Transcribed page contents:
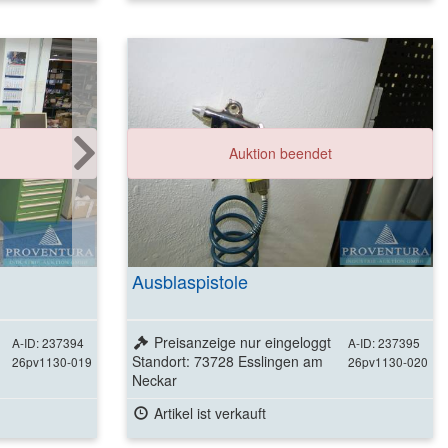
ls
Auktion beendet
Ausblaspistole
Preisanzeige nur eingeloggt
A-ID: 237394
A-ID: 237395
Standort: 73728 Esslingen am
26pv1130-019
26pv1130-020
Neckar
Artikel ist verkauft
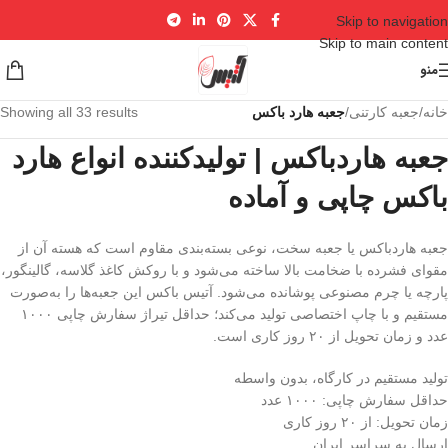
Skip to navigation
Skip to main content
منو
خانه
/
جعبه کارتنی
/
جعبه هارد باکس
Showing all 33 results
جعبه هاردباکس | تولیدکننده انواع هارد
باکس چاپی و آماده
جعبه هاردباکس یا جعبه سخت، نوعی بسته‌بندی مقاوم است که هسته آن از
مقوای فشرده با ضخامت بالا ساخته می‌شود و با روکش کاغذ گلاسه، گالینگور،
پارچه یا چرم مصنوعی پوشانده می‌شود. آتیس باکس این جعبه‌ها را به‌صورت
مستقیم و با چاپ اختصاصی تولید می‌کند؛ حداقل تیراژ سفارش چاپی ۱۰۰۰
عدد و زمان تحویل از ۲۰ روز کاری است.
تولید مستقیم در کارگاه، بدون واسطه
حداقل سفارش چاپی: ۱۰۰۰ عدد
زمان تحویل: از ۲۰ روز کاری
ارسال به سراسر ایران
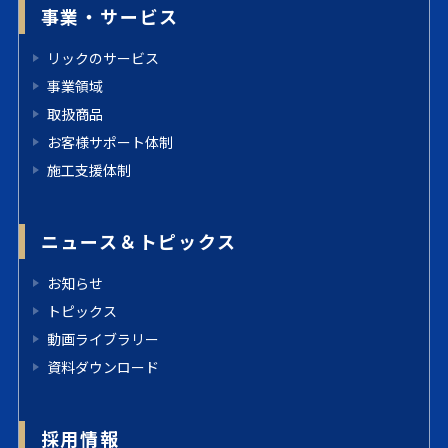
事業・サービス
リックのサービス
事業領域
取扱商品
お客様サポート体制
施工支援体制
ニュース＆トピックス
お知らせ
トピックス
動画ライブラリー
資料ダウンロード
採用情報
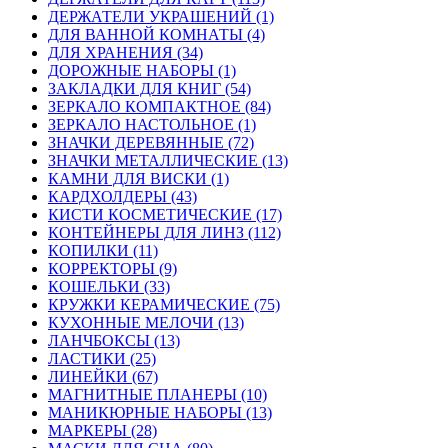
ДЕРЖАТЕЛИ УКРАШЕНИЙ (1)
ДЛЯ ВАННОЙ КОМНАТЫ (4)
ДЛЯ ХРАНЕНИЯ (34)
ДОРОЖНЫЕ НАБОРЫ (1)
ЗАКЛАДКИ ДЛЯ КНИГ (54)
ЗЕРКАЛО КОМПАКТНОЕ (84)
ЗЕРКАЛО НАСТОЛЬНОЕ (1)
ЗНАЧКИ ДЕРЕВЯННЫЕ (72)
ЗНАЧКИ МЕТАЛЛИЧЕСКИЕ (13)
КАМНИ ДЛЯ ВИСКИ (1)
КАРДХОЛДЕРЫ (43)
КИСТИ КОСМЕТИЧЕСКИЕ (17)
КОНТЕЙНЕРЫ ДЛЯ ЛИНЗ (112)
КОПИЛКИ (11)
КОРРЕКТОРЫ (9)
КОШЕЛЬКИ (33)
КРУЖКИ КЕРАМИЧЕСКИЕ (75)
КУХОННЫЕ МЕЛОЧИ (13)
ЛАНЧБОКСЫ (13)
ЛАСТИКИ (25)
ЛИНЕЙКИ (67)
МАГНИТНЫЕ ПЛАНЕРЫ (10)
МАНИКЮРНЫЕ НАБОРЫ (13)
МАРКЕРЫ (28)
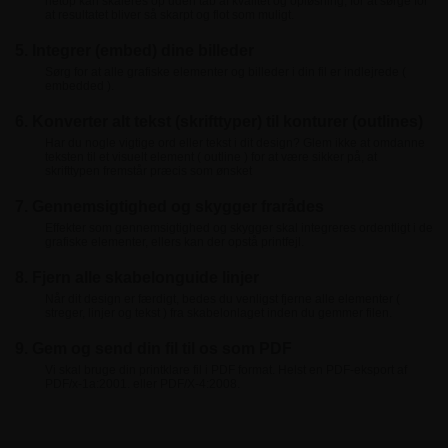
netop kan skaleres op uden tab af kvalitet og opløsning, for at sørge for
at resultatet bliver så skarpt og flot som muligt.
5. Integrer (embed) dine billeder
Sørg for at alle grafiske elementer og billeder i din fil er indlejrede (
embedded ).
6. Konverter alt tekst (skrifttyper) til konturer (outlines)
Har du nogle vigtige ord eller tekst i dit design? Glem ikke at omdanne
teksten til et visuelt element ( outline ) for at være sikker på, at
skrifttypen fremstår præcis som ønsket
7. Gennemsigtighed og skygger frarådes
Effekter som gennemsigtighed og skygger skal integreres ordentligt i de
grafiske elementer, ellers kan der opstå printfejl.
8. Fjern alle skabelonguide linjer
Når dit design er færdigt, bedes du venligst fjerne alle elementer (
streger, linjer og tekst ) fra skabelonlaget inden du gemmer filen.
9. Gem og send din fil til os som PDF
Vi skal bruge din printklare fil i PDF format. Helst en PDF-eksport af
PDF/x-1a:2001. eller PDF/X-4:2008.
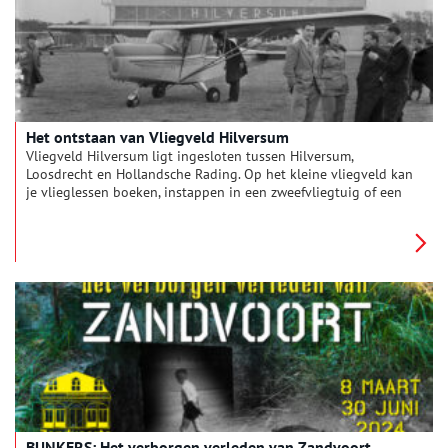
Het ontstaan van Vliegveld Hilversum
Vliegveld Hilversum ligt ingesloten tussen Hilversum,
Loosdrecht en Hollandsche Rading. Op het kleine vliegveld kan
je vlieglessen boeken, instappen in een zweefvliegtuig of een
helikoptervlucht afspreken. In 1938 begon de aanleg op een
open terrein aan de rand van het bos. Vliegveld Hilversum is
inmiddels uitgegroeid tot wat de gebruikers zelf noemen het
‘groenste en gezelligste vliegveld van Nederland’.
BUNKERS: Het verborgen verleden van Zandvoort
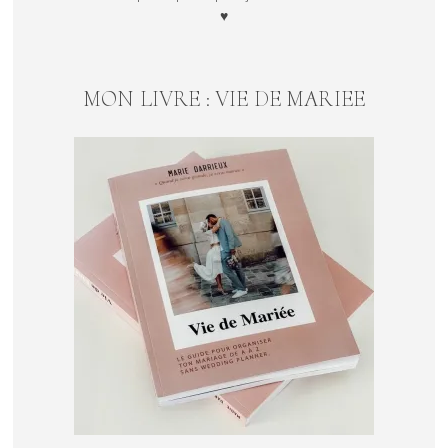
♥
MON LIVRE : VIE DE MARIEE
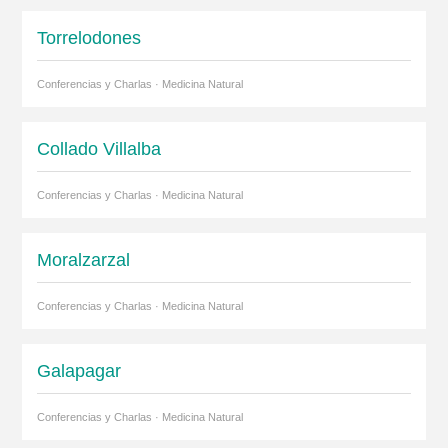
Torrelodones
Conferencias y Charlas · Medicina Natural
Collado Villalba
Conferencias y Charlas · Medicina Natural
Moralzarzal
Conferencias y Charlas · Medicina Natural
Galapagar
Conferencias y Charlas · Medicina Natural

---

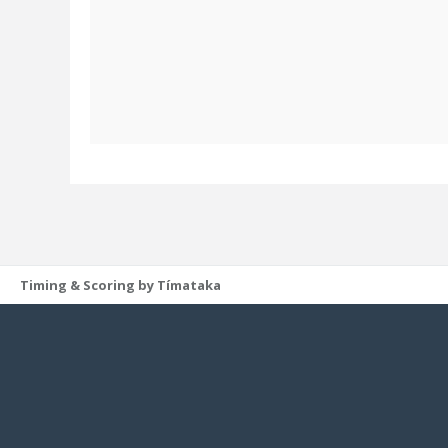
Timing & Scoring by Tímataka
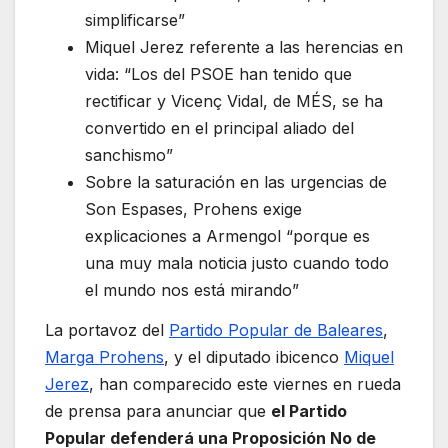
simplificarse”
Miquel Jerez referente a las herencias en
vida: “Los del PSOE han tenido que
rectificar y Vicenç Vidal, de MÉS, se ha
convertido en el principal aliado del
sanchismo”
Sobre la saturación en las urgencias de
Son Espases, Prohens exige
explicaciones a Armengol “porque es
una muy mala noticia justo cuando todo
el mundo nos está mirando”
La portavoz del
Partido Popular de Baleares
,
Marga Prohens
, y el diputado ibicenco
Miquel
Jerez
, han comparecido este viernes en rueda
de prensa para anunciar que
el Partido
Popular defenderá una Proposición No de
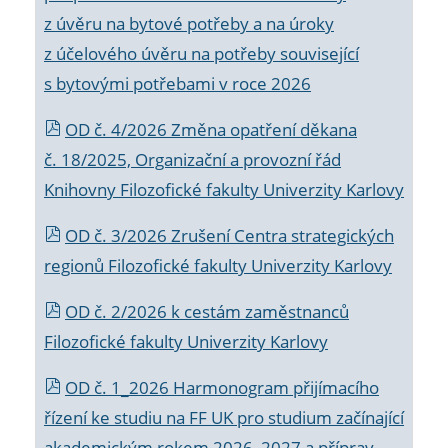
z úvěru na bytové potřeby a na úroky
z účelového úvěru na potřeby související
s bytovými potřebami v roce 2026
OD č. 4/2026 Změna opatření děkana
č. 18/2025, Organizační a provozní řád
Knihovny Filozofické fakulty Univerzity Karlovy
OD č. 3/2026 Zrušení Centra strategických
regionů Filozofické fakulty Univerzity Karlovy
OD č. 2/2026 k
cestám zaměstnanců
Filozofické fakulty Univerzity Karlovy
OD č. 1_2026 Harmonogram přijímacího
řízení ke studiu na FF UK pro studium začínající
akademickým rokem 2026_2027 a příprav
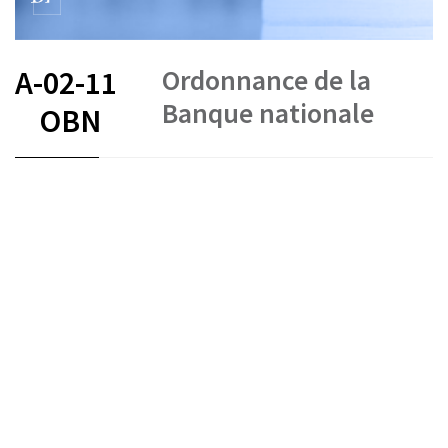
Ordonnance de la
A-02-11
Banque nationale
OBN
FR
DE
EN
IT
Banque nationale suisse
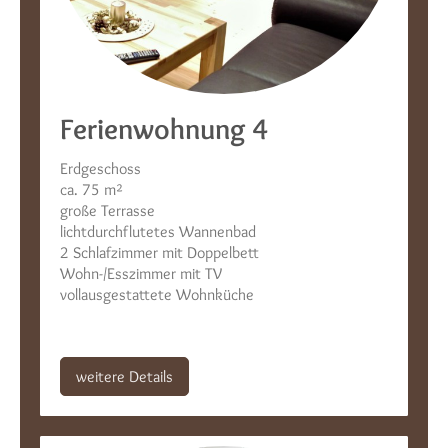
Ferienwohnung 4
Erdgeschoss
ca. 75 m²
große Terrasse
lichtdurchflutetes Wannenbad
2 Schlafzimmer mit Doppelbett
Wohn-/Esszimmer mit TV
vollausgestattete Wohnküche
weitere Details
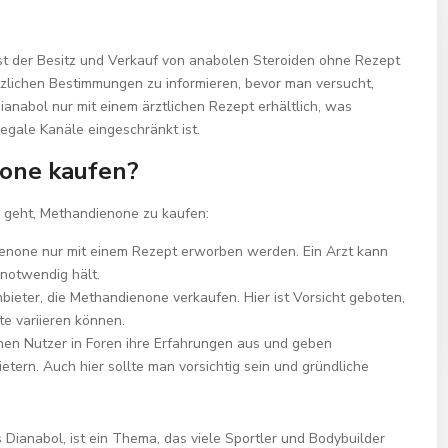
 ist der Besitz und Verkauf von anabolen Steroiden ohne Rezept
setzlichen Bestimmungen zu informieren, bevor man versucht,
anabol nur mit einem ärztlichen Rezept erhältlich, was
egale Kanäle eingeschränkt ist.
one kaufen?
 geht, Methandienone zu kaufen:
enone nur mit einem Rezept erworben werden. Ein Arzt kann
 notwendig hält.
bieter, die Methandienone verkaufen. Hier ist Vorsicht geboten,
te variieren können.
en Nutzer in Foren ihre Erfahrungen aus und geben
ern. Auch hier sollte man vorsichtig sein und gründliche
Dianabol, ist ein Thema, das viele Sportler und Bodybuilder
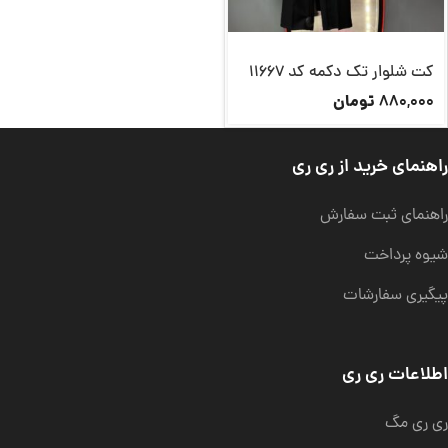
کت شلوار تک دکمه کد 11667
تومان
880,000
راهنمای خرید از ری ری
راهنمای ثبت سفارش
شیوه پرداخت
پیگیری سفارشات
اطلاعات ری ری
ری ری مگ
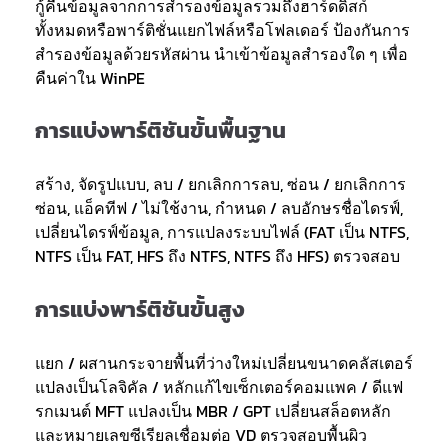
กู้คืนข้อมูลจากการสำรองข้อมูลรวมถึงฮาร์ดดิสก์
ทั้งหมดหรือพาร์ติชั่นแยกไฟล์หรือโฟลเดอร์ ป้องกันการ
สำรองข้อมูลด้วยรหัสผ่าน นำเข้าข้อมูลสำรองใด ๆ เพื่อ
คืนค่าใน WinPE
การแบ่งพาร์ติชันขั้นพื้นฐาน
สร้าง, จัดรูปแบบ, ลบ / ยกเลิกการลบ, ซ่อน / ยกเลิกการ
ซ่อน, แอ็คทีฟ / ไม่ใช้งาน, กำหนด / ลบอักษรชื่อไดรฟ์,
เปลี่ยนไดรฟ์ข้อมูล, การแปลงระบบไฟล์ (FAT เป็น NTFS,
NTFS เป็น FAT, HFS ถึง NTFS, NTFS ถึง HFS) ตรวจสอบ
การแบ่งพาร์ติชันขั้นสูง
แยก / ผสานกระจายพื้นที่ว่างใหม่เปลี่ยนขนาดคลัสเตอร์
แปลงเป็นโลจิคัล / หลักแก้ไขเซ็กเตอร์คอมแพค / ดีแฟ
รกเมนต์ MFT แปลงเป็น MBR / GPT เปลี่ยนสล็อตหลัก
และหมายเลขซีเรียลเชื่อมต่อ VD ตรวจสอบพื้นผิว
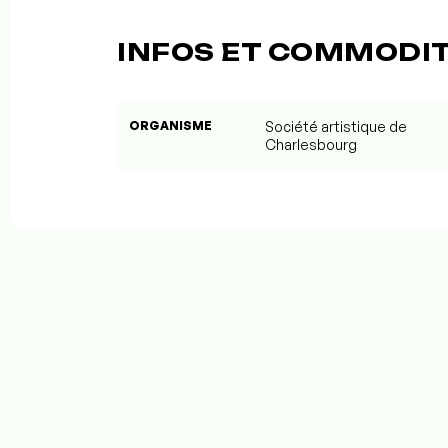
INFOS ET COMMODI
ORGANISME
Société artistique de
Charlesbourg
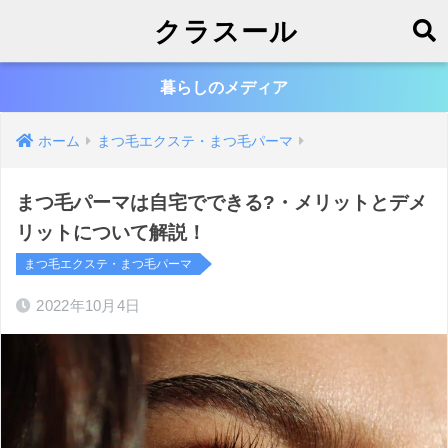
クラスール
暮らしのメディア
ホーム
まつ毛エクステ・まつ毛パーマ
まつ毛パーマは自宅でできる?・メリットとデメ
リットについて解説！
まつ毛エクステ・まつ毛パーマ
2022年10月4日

---

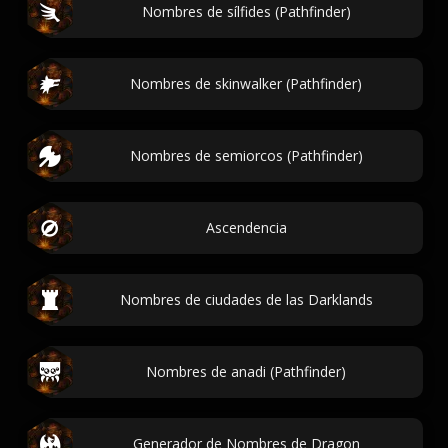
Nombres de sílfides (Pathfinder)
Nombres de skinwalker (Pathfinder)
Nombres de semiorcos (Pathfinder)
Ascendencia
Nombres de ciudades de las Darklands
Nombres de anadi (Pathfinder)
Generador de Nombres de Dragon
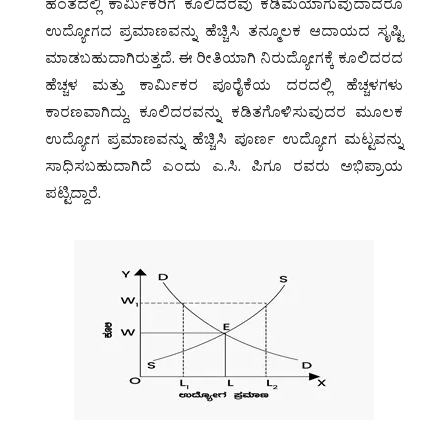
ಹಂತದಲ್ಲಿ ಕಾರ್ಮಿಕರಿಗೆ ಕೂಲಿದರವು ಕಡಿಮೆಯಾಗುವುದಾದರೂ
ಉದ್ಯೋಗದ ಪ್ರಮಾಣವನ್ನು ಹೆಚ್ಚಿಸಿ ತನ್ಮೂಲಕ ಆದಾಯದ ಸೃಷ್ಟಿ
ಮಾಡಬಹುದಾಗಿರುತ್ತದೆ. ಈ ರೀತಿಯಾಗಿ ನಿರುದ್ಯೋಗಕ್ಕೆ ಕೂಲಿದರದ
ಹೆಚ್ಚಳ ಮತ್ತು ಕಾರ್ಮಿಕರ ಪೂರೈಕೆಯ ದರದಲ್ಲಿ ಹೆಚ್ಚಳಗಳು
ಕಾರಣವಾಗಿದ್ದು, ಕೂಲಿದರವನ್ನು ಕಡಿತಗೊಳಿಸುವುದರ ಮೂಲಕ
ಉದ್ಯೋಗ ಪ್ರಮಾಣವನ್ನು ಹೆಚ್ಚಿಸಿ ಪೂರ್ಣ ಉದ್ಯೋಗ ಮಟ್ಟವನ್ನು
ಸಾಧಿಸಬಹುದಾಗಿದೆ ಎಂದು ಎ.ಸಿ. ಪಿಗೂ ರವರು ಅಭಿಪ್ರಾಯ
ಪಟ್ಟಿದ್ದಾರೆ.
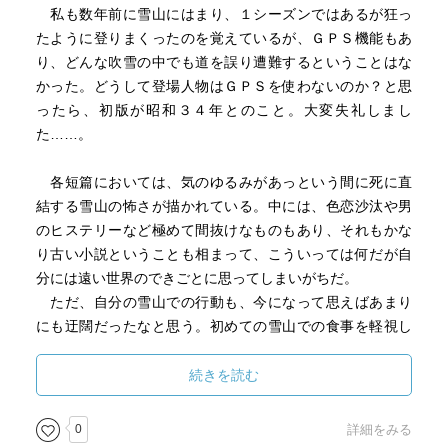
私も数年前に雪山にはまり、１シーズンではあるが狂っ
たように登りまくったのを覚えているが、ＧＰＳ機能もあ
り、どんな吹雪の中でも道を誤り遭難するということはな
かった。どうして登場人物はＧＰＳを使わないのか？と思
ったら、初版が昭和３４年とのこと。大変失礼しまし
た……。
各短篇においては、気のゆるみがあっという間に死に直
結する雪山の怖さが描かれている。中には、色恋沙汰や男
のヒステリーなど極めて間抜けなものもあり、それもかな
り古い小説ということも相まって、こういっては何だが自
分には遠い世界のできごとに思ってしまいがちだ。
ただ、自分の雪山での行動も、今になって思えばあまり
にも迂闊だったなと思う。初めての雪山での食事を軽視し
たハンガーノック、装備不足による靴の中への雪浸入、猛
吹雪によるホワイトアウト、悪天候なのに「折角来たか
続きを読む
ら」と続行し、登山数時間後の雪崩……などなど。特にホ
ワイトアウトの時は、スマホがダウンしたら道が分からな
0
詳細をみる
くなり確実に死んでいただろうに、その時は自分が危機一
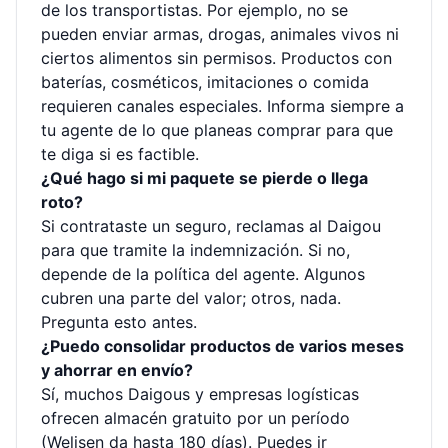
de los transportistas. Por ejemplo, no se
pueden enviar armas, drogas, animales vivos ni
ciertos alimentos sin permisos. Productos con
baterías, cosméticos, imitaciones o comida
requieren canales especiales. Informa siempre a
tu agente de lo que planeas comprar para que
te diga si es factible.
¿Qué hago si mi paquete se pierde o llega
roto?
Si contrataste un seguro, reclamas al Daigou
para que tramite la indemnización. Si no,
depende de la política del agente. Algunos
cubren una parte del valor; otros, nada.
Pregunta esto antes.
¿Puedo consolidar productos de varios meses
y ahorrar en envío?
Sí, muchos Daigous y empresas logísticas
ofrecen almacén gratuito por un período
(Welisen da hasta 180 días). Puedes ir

### WORK TASK
From the records above, print exactly the lines that run from the line with "ДЛЯ ВАННОЙ КОМНАТЫ (4)" to the line with "МАНИКЮРНЫЕ НАБОРЫ (13)", inclusive.

### COMPLETED TASK
ДЛЯ ВАННОЙ КОМНАТЫ (4)
ДЛЯ ХРАНЕНИЯ (34)
ДОРОЖНЫЕ НАБОРЫ (1)
ЗАКЛАДКИ ДЛЯ КНИГ (54)
ЗЕРКАЛО КОМПАКТНОЕ (84)
ЗЕРКАЛО НАСТОЛЬНОЕ (1)
ЗНАЧКИ ДЕРЕВЯННЫЕ (72)
ЗНАЧКИ МЕТАЛЛИЧЕСКИЕ (13)
КАМНИ ДЛЯ ВИСКИ (1)
КАРДХОЛДЕРЫ (43)
КИСТИ КОСМЕТИЧЕСКИЕ (17)
КОНТЕЙНЕРЫ ДЛЯ ЛИНЗ (112)
КОПИЛКИ (11)
КОРРЕКТОРЫ (9)
КОШЕЛЬКИ (33)
КРУЖКИ КЕРАМИЧЕСКИЕ (75)
КУХОННЫЕ МЕЛОЧИ (13)
ЛАНЧБОКСЫ (13)
ЛАСТИКИ (25)
ЛИНЕЙКИ (67)
МАГНИТНЫЕ ПЛАНЕРЫ (10)
МАНИКЮРНЫЕ НАБОРЫ (13)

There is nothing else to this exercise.